3. IMF's Support for Low-Income Members
In reviewing the role of the IMF in assisting low-income members, as pointed out in the context of the IMF's strategic directions, it is important to consider the role its members are expecting of it, and the areas in which the IMF has its strength or its comparative advantage.
I believe that, while low-income countries themselves are primarily responsible for reducing poverty and fostering growth in their efforts to achieve the Millennium Development Goals, the IMF should support these efforts by making full use of its tools, i.e., surveillance, technical assistance and financial assistance. At the same time, the IMF's assistance should focus on its core areas of expertise, such as macroeconomic frameworks and institution building in the fiscal, monetary and financial sectors.
From a global perspective, the international community needs to extend financial assistance to low-income countries with an appropriate mix of grant and loan financing.
In this context, the IMF's mission is to maximize its financial support for low-income countries' efforts through concessional lending under the Poverty Reduction and Growth Facility (PRGF). Accordingly, with a view to making the PRGF more attractive to low-income countries, I have proposed that the PRGF be strengthened in its lending capacity and concessionality.
At the same time, the IMF is not a multilateral development bank or a development agency; therefore, in addition to financial assistance, policy advice through surveillance and technical assistance will continue to play an important role in the IMF's support of low-income countries. I believe that a Policy Monitoring Arrangement (PMA) focused on low-income countries deserves further consideration as one of the IMF's potential tools to address the needs both of the low-income members that have neither balance of payments difficulties nor the intention to request financial assistance, and of donors who assist these countries. I look forward to further discussions by the Board on the modalities of a PMA that focuses on low-income countries.

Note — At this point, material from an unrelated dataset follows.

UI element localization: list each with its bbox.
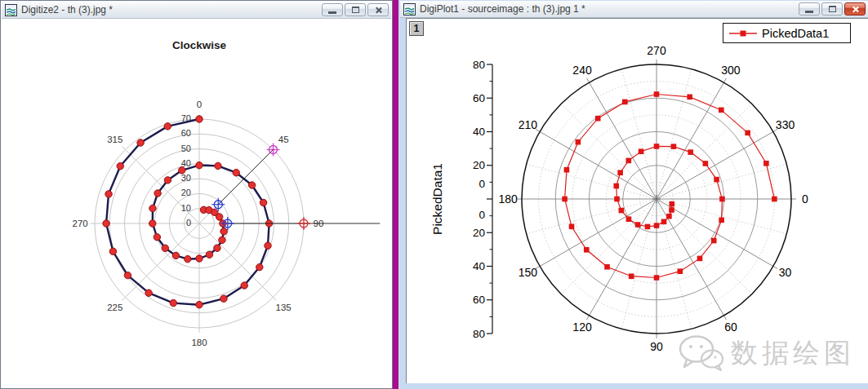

In providing further debt relief to low-income countries, international financial institutions should adopt a case-by-case approach based on debt sustainability analysis, rather than an across-the-board approach, with a view to ensuring sustainable development by promoting private sector development and nurturing a credit culture. I have proposed that debt be lowered to a sustainable level based on the existing rules and, in addition, that further debt reduction be granted for countries with sound policies and robust institutions, in order to allow these countries to use loan financing by creating room for future borrowing. Therefore, I firmly oppose a uniform 100 percent debt reduction. Such an approach would result in reducing debt beyond the level necessary to maintain debt sustainability, and create moral hazard on the part of the debtor countries concerned.
Last but not least, I should like to extend my deepest condolence and sympathy for the victims of the recent earthquakes and the tsunami. The government of Japan has decided to make a financial contribution in the amount of US$ 2.5 million to the subsidy sub-account established in January 2005 to alleviate the burden of interest payments by countries using the Emergency Assistance for Natural Disasters facility. Our government is prepared to support the IMF's activities in assisting low-income countries' own efforts for development, based on its characteristics as a financial institution and in the area of its expertise.